Er ist ein Mann der klaren Worte und der sauberen Weste. Ciro Gomes warnte früh vor dem institutionellen Putsch, der zur Suspendierung von Präsidentin Dilma Rousseff von der Arbeiterpartei (PT) führte.

Der 58jährige Juraprofessor besitzt jahrzehntelange Erfahrung im politischen Geschäft und spricht ungeschminkt aus, was er von dessen Akteuren weiß und denkt, politische Freunde eingeschlossen. Er war bereits Abgeordneter, Gouverneur des nordöstlichen Bundesstaates Ceará, Bürgermeister der Großstadt Fortaleza, 1994 Minister für Finanzen unter Präsident Itamar Franco und für Nationale Integration während der ersten Amtsperiode von Rousseffs Vorgänger Lula da Silva ab 2006. Er hat sich einen Ruf als Krisenbewältiger erarbeitet. Zweimal bereits, 1998 und 2002, trat er in der ersten Runde von Präsidentschaftswahlen als Kandidat an und erzielte achtbare Ergebnisse. Nun möchte ihn die Mitte-links-Partei PDT (Partido Democrático Trabalhista) zu ihrem Kandidaten für die regulär 2018 anstehenden Wahlen zum höchsten Staatsamt küren, das derzeit Interimspräsident Michel Temer mit seiner „Regierung der nationalen Rettung“ okkupiert, die Brasilien einen Rechtskurs aufzwingt.

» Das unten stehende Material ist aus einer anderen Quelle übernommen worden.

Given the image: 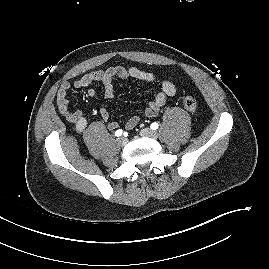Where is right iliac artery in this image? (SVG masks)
I'll use <instances>...</instances> for the list:
<instances>
[{
	"instance_id": "right-iliac-artery-1",
	"label": "right iliac artery",
	"mask_w": 269,
	"mask_h": 269,
	"mask_svg": "<svg viewBox=\"0 0 269 269\" xmlns=\"http://www.w3.org/2000/svg\"><path fill=\"white\" fill-rule=\"evenodd\" d=\"M123 134V131L121 129H118L116 132H115V135L117 137L121 136Z\"/></svg>"
}]
</instances>
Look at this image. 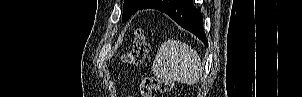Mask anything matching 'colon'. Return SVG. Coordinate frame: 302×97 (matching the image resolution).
Wrapping results in <instances>:
<instances>
[{"label":"colon","instance_id":"5ec220e1","mask_svg":"<svg viewBox=\"0 0 302 97\" xmlns=\"http://www.w3.org/2000/svg\"><path fill=\"white\" fill-rule=\"evenodd\" d=\"M149 50V44L141 29H136L132 47L126 51L122 60L126 64L136 65L144 61ZM171 83L156 77H146L141 83V95L143 97H153L155 92H166L171 88Z\"/></svg>","mask_w":302,"mask_h":97}]
</instances>
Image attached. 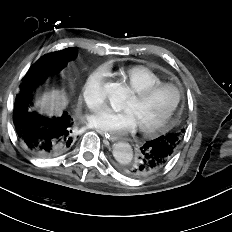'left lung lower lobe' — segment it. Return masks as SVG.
I'll return each instance as SVG.
<instances>
[{"label":"left lung lower lobe","instance_id":"1","mask_svg":"<svg viewBox=\"0 0 232 232\" xmlns=\"http://www.w3.org/2000/svg\"><path fill=\"white\" fill-rule=\"evenodd\" d=\"M173 155L169 146L154 139L140 148L136 162L127 166L128 170L123 171L130 177H146L161 170Z\"/></svg>","mask_w":232,"mask_h":232}]
</instances>
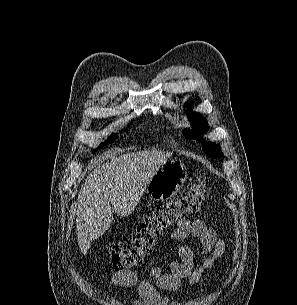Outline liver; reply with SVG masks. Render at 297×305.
Returning <instances> with one entry per match:
<instances>
[{
    "instance_id": "6515ba94",
    "label": "liver",
    "mask_w": 297,
    "mask_h": 305,
    "mask_svg": "<svg viewBox=\"0 0 297 305\" xmlns=\"http://www.w3.org/2000/svg\"><path fill=\"white\" fill-rule=\"evenodd\" d=\"M170 152L140 151L111 156L85 179L77 203V238L86 254L91 242L101 237L113 222V213L130 215L156 171Z\"/></svg>"
}]
</instances>
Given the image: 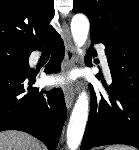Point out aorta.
Instances as JSON below:
<instances>
[{
    "instance_id": "762f6f07",
    "label": "aorta",
    "mask_w": 139,
    "mask_h": 150,
    "mask_svg": "<svg viewBox=\"0 0 139 150\" xmlns=\"http://www.w3.org/2000/svg\"><path fill=\"white\" fill-rule=\"evenodd\" d=\"M89 20L84 14H76L71 21V33L78 53L83 54L81 47L85 44L89 32ZM89 114V97L85 91L79 94L67 128V145L69 150L79 147Z\"/></svg>"
}]
</instances>
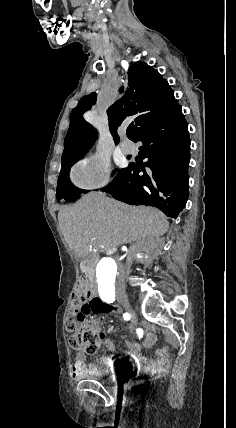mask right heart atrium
Listing matches in <instances>:
<instances>
[{
  "label": "right heart atrium",
  "instance_id": "obj_1",
  "mask_svg": "<svg viewBox=\"0 0 236 428\" xmlns=\"http://www.w3.org/2000/svg\"><path fill=\"white\" fill-rule=\"evenodd\" d=\"M71 181L81 190H95L107 186L111 177L104 161L87 158L73 166Z\"/></svg>",
  "mask_w": 236,
  "mask_h": 428
}]
</instances>
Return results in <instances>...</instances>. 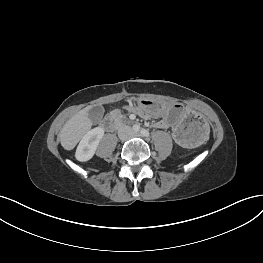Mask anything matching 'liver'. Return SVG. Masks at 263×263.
I'll return each mask as SVG.
<instances>
[{"mask_svg": "<svg viewBox=\"0 0 263 263\" xmlns=\"http://www.w3.org/2000/svg\"><path fill=\"white\" fill-rule=\"evenodd\" d=\"M91 108V106L83 108L63 126L60 132V142L65 150H72L92 127L93 123L89 118Z\"/></svg>", "mask_w": 263, "mask_h": 263, "instance_id": "liver-1", "label": "liver"}]
</instances>
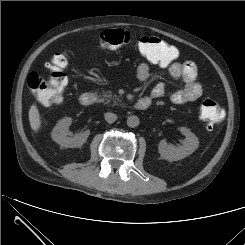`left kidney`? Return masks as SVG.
Here are the masks:
<instances>
[{"mask_svg":"<svg viewBox=\"0 0 245 245\" xmlns=\"http://www.w3.org/2000/svg\"><path fill=\"white\" fill-rule=\"evenodd\" d=\"M180 132L185 136L182 145L174 146L161 140L158 151L163 159L168 161H178L192 154L199 146V140L194 133L186 127H180Z\"/></svg>","mask_w":245,"mask_h":245,"instance_id":"obj_1","label":"left kidney"}]
</instances>
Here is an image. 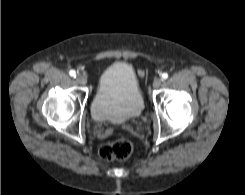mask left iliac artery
<instances>
[{
  "instance_id": "1",
  "label": "left iliac artery",
  "mask_w": 245,
  "mask_h": 195,
  "mask_svg": "<svg viewBox=\"0 0 245 195\" xmlns=\"http://www.w3.org/2000/svg\"><path fill=\"white\" fill-rule=\"evenodd\" d=\"M168 78V74L167 73H163L162 74V79H167Z\"/></svg>"
}]
</instances>
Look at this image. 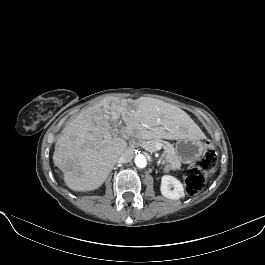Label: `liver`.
<instances>
[{"label": "liver", "instance_id": "1", "mask_svg": "<svg viewBox=\"0 0 265 265\" xmlns=\"http://www.w3.org/2000/svg\"><path fill=\"white\" fill-rule=\"evenodd\" d=\"M120 116L127 128L138 126L147 138L203 136L190 116L174 105L154 98H139L131 105L130 100L107 97L77 115L55 143L54 164L71 190H95L108 177L127 147L112 129Z\"/></svg>", "mask_w": 265, "mask_h": 265}]
</instances>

Zwar hätte nach derzeitigen Umfragen Lula da Silva die größten Chancen, die viermal in Folge bei Präsidentschaftswahlen erfolgreiche Linke erneut zum Sieg zu führen. Die Betreiber des institutionellen Putsches arbeiten aber daran, dessen Kandidatur mit allen Mitteln zu vereiteln. Der rechte Untersuchungsrichter Sérgio Moro möchte Lula Korruption anhängen, die Leitmedien möchten sein Prestige zerstören, und im Parlament gibt es einen Vorstoß für eine „Lex Lula“ – den Ausschluß von Menschen ohne Hochschulabschluss vom Recht zur Kandidatur. In einem Interview mit dem gewerkschaftlichen Fernsehkanal TVT erklärte Ciro Gomes nun, auf eine Kandidatur nur zu verzichten, wenn Lula selbst antrete. „Lula ist größer als ich.“ Die Stimmen der Linken dürften nicht zersplittert werden. Zugleich kritisierte er Lulas Taktik als Fehlschlag, aus machtpolitischen Gründen eine Allianz mit der korrupten rechtsopportunistischen PMDB von Temer eingegangen zu sein.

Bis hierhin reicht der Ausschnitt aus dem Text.